405 一件落着。お祭り再開か!?
「それは難しいと思うよ?」
と、ステファニーさんが割り込んできた。
「一人くらいは来ているでしょ?」
「基本滅多に来ないね。この街で稼ぐには漁が主体になるんだよ。だから、他所で培ってきた技術があまり使えないからね〜……」
「そういえばそうでしたよね」
その話はギルドマスターからも聞いた覚えがある。
「だから、ランクの高い人からは敬遠される街なんだよね、ここって」
「でも祭りの時は依頼抜きで、観光に来たりするんじゃないですか?」
「そうかもしれないけど、その場合は街で依頼をしないから、更新手続きをしないんだよ。
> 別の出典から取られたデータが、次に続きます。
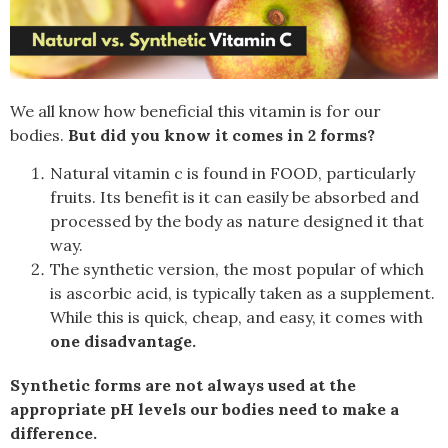
We all know how beneficial this vitamin is for our
bodies.
But did you know it comes in 2 forms?
Natural vitamin c is found in FOOD, particularly
fruits
. Its benefit is it can easily be absorbed and
processed by the body as nature designed it that
way.
The synthetic version, the most popular of which
is ascorbic acid, is typically taken as a supplement.
While this is quick, cheap, and easy, it comes with
one disadvantage.
Synthetic forms are not always used at the
appropriate pH levels our bodies need to make a
difference.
そうなると、街に来ているかどうかも分からないってわけ」
「ああ〜……」
依頼目的で高ランクの冒険者は来ない。
観光目的の高ランク冒険者が来ていたとしても、ギルドには顔を出さない。
つまり、無理ってことか……。
「この街の冒険者も、別の街で昇級試験を受けたりするからね」
「そういえばテリーさんもそうだったな」
わざわざミルティユの街まで来て試験を受けていたっけ。
「まるもっちーさん、お願いします!」
フローラさんは深く頭を下げたまま微動だにしない。
その姿からは、俺が首を縦に振らない限り、一歩も動かないという決意が伝わって来る。
うーん、これは断れないか……。
「それじゃあ、ギルドマスターに聞いて大丈夫だったら、祭りが終わった後にやりますか」
基本やるなと言われているし、ギルドで確認を取る必要がある。
許可が下りれば、俺がフローラさんの相手をしよう。
「はい! ありがとうございます!」
と、俺たちが話しこんでいると、後方から大きな声が聞こえてきた。
「おい! 何やってるんだ! リハーサルを始めるぞ!」
「ステファニー! 来て! 準備するわよ!」
何事かと振り向けば、スタッフとリンダさんがステファニーさんを呼んでいた。
そうか、ステージの準備があるのか……。
これだけ大変なことがあったのに、中止にならないんだな。
二人の呼ぶ声を聞き、ステファニーさんが慌て出す。
「はーい! 私、もう行かないと」
「分かりました。ステージ、頑張ってくださいね」
この街へ来たのは、今日のメインイベントが目的の一つだった。
今から楽しみである。
「ありがとう! モンスターもなんとかなったし、目一杯歌うね!」
「私も、楽しみにしてる」
意気込みを語るステファニーさんに、フローラさんが笑顔を向ける。
「何言ってるんですか、先輩も来て下さい!」
ステファニーさんはいたずらっぽい笑みを浮かべると、フローラさんの手を引いて走り出した。
「え、ちょっと……」
フローラさんは状況が受け入れられないままに、ステファニーさんの後に続く。
二人は舞台の方へ駆けて行った。
『行っちゃったね』
ミミはバイバイと手を振りながら言った。
「うん。それじゃあ、俺たちは祭りを楽しもうか」
モンスターも倒したし、これでトラブルは全て解決した。
祭りも続行されるようだし、思う存分楽しむとしよう。
『ご飯だね!』
俺の言葉に、ミミがルンルンと鼻歌を交えて楽しそうに言う。
「舞台まで時間があるし、色々見て回ろうか。お店が開いてるといいんだけどな」
今起きた騒動で閉まっているかもしれない。
祭りはどうなっているんだろう。
『いい匂いのするところから行くの!』
ミミは俺の手を強く引き、少しでも早く出店があるエリアへ向かおうとする。
「はいはい。そんなに引っ張らなくても、ちゃんと順番に回るからね」
俺はミミに手を引かれながら、その場を後にした。